Por cierto, no abasto yo a maravillarme ni menos a alabar una tan entera
fe y amor tan entrañable. Por esso tengo por cierto que si amaran floxamente,
y hovieran sido con amor ligero ayuntadas con ellos y tovieran por cosa permetida
estar como torpes con ocio en su casa, no hovieran fecho estas cosas tan
grandes. Empero por concluyr mucho en pocas palabras, oso yo affirmar haver
sido éstas verdaderos y ciertos varones, y los que ellas fingían ser, haver
sido mujeres.
¡Sentid los mortales, y ende más aquéllos que de nobles desseos
tenéys acompañado el querer, quán dulce y sabrosa es la gloria de la virtud
que, fasta lo acaecido más de dos mil años ha, nos sabe tan dulce y nos es tan
plaziente que fartar quasi no nos podemos de lo leer y contar! ¡Qué gloria
fue de Grecia! ¡Mas qué arreo tan maravilloso de Lacedemonia salir tales damas
de aquella ciudad! Loar es quiçá la constancia, lealdad y amor de estas señoras.

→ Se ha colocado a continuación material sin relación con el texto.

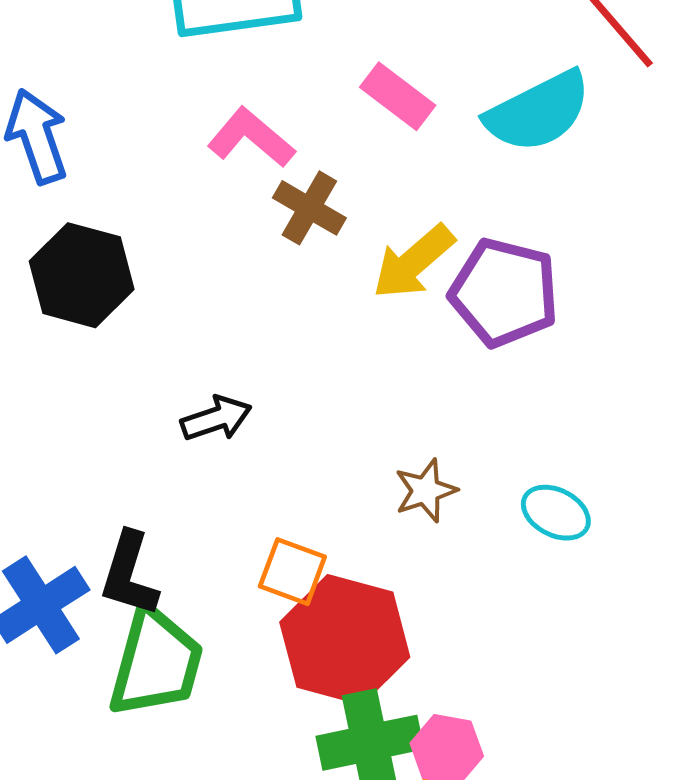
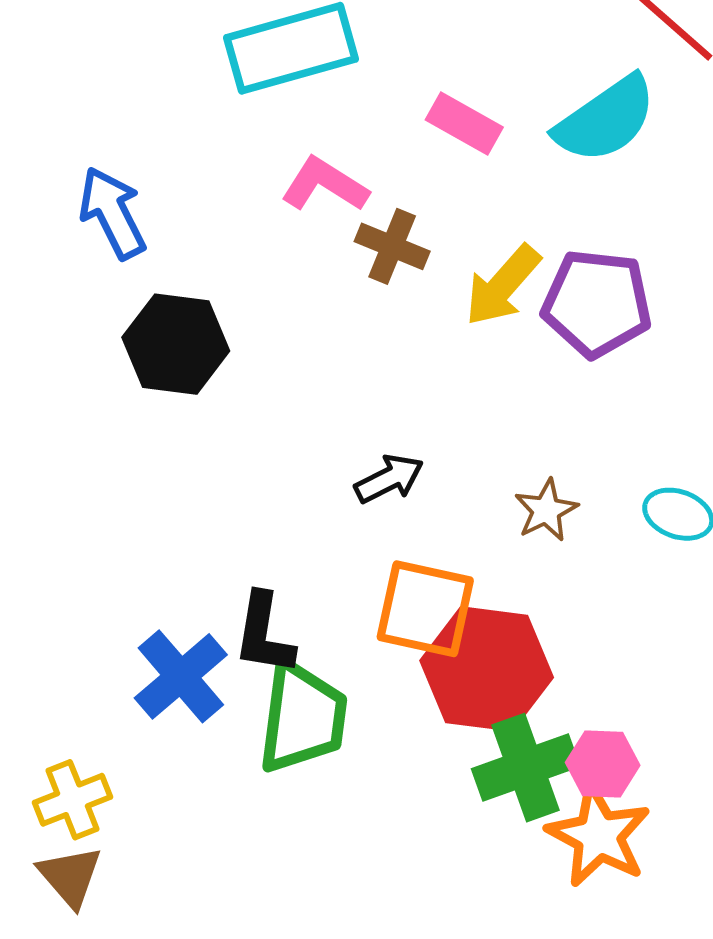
black arrow: (216, 418) -> (389, 479), moved
orange square: (292, 572) -> (425, 609), size x1.5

¿Pues qué menos merece la discreción tanta y tan prudente cautela que
tovieron en proveer a su tanto infortunio? Pues monta que menos se deve a la
diligencia y a la tan presta y tan aquexada execución, ¿dexaremos pues de loar
a los padres y juezes de Lacedemonia, que en lugar de punir el engaño más el
agravio y prejuyzio de su ciudad, de su consejo, sentencia y auctoridad no sólo
perdonaron el crimen mas parece que se alegraron en se vencer de tan rica virtud?

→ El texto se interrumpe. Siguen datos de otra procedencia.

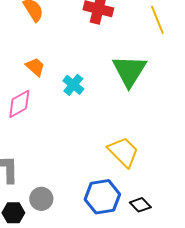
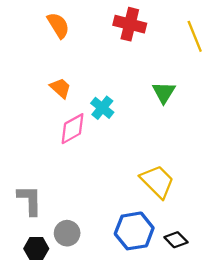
green triangle: (129, 71) -> (164, 92), size x0.6
pink diamond: (19, 104) -> (73, 129), moved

Indignáranse otros juezes, quisiéranse vengar de su injuria, empero éstos más
aman que los vença la caridad agena que ministrar la propia querella. Más
alegres quedan por haver fallado causa de perdonar que por derramar sangre,
ni ahun con justa sentencia. Y assí dieron ellos alas a la fama para que
volando por todo el mundo pregone las fuerças que tienen los derechos de
la humanidad, del atamiento sancto del matrimonio, de la piedad, del amor,
de la clemencia y de las otras virtudes; y junto con esto suenen las vozes
de alabança especial y de aquestas esclarecidas matronas y de la ciudad que
las dio, que las crió y perdonó y de los juezes de aquélla.
Johan Boccaccio, De las mujeres illustres en romance, Zaragoza, Paulo Hurus,
Alemán de Constancia, 1494, fo. 36 r. y ss.